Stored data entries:
....................

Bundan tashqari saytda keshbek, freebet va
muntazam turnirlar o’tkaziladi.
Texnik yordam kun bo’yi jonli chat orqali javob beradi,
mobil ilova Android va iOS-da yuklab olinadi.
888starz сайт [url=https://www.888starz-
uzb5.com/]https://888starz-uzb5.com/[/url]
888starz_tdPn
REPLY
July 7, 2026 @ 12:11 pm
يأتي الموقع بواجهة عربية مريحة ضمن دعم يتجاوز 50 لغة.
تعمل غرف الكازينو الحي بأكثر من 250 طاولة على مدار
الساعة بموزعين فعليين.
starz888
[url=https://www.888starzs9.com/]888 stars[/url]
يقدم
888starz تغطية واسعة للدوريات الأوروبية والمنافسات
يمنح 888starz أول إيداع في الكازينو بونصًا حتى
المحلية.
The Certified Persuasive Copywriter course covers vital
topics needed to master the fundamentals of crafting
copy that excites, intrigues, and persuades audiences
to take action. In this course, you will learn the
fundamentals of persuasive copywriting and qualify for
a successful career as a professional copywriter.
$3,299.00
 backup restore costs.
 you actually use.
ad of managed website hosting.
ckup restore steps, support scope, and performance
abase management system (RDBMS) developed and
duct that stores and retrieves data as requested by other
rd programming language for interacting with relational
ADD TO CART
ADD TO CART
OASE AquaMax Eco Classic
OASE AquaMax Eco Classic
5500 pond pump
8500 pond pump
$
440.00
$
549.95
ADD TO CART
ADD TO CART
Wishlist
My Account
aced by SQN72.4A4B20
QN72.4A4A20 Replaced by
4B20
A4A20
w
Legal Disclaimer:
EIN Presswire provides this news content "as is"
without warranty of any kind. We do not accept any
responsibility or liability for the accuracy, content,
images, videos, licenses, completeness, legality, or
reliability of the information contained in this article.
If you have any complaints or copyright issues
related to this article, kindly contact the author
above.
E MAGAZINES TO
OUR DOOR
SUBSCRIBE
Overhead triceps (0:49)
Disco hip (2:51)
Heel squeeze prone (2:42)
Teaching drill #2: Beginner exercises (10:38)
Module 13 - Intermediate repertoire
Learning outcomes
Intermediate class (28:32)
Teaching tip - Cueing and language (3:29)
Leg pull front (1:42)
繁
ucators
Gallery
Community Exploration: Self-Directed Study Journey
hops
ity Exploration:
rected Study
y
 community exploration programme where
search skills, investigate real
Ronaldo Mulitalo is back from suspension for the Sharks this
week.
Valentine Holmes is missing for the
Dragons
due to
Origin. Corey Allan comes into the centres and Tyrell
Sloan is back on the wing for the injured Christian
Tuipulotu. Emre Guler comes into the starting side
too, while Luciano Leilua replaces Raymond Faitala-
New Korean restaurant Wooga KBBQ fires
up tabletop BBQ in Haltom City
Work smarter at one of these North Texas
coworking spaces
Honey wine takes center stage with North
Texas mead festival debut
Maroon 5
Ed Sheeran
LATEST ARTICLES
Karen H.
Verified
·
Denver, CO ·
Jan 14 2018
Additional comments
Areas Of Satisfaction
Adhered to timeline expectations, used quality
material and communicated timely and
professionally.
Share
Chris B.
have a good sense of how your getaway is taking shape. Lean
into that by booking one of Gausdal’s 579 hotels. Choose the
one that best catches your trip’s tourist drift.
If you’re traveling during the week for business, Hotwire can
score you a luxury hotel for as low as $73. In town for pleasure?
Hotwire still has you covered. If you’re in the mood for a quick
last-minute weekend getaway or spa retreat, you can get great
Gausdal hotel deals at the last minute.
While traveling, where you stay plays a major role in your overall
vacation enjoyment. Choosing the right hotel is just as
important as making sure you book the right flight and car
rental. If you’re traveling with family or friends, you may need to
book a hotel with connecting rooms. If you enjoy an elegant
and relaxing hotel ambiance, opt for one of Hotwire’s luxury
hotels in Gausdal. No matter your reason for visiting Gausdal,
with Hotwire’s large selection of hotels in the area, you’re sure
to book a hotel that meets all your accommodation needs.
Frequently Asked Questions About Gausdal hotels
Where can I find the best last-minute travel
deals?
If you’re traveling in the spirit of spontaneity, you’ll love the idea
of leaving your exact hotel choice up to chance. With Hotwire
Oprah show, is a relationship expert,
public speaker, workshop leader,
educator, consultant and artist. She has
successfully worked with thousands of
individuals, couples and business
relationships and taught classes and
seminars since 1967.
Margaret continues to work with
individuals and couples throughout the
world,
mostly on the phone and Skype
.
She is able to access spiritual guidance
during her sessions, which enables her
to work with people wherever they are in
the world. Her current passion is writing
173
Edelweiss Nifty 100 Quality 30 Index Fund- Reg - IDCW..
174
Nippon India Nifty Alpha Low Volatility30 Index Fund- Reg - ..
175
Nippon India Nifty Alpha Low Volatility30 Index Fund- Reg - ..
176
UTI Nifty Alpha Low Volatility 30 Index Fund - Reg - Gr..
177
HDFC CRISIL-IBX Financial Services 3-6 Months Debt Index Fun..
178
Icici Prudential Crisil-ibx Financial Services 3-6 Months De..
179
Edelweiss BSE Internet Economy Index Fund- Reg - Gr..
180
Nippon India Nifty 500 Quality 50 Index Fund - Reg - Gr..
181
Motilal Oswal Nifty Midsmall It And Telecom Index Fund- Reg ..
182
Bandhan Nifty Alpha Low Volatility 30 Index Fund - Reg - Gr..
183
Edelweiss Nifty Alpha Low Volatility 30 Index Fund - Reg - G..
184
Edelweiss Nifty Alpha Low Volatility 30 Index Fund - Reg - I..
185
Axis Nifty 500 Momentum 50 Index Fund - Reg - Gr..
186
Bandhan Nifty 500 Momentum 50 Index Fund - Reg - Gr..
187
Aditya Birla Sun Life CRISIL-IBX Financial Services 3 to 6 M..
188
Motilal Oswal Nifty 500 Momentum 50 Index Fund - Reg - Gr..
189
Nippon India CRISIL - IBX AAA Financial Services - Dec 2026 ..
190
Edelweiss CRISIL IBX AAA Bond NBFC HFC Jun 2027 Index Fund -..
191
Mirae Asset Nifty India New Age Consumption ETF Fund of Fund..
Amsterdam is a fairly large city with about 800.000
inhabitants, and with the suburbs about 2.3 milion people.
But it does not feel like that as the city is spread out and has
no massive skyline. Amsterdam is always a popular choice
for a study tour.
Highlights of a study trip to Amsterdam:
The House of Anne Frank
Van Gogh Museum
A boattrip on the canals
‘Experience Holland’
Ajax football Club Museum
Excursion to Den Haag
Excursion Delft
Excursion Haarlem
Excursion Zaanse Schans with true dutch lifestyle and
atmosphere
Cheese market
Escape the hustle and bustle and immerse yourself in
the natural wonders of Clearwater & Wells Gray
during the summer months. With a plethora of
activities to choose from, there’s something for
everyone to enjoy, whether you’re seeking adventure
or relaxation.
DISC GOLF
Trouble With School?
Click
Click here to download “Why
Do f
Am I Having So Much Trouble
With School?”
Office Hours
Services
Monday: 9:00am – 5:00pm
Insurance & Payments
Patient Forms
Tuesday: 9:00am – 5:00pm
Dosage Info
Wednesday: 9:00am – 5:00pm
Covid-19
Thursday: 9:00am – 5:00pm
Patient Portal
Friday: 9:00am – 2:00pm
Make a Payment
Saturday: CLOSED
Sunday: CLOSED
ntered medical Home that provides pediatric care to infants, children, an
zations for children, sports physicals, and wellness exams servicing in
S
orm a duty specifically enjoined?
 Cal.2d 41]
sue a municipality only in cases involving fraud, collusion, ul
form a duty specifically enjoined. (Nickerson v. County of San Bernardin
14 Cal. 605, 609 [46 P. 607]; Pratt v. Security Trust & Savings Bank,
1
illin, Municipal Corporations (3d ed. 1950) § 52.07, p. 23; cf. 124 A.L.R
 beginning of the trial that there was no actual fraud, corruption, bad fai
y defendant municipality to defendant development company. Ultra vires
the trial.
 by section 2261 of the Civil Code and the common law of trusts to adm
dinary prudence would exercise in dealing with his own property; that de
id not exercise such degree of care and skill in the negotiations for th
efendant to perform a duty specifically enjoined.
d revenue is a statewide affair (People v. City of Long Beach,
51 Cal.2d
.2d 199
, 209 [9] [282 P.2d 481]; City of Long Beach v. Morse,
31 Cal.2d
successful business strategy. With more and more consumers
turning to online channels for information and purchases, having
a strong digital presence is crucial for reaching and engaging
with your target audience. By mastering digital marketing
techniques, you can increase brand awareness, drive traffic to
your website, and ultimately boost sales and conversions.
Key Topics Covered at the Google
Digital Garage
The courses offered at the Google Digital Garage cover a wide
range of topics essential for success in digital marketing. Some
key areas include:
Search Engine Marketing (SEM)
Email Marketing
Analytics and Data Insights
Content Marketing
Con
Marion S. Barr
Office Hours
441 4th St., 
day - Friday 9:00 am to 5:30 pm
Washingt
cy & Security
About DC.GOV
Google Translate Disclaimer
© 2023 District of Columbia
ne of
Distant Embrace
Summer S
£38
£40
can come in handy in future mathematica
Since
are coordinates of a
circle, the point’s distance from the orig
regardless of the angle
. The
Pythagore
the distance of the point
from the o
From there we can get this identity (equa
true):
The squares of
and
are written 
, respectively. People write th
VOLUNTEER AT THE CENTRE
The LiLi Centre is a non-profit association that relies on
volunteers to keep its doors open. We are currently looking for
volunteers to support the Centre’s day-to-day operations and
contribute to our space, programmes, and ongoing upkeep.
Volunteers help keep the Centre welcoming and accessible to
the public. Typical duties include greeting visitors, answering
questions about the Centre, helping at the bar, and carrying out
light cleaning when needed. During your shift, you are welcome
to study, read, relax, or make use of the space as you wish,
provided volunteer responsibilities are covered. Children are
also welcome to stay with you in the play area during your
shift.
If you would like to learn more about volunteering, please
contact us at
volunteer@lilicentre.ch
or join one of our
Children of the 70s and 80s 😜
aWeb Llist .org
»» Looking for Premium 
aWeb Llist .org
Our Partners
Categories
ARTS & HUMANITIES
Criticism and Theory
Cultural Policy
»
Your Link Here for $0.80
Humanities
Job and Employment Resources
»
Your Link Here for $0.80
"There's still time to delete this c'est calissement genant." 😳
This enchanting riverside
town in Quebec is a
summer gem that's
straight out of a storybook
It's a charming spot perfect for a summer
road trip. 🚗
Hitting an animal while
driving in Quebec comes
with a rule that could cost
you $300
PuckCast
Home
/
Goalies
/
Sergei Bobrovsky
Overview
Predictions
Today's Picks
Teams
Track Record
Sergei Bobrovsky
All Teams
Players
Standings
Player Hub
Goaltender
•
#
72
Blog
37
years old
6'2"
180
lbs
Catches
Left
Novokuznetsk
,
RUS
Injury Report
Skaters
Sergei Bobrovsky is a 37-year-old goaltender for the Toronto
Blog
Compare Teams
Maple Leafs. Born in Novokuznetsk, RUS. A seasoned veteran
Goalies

....................

• TASK:
For this exercise, output exactly the lines above from the line with "material and communicated timely and" to the line with "to book a hotel", counting both, and leave out the rest.

• ANSWER TO THIS EXERCISE:
material and communicated timely and
professionally.
Share
Chris B.
have a good sense of how your getaway is taking shape. Lean
into that by booking one of Gausdal’s 579 hotels. Choose the
one that best catches your trip’s tourist drift.
If you’re traveling during the week for business, Hotwire can
score you a luxury hotel for as low as $73. In town for pleasure?
Hotwire still has you covered. If you’re in the mood for a quick
last-minute weekend getaway or spa retreat, you can get great
Gausdal hotel deals at the last minute.
While traveling, where you stay plays a major role in your overall
vacation enjoyment. Choosing the right hotel is just as
important as making sure you book the right flight and car
rental. If you’re traveling with family or friends, you may need to
book a hotel with connecting rooms. If you enjoy an elegant
and relaxing hotel ambiance, opt for one of Hotwire’s luxury
hotels in Gausdal. No matter your reason for visiting Gausdal,
with Hotwire’s large selection of hotels in the area, you’re sure
to book a hotel that meets all your accommodation needs.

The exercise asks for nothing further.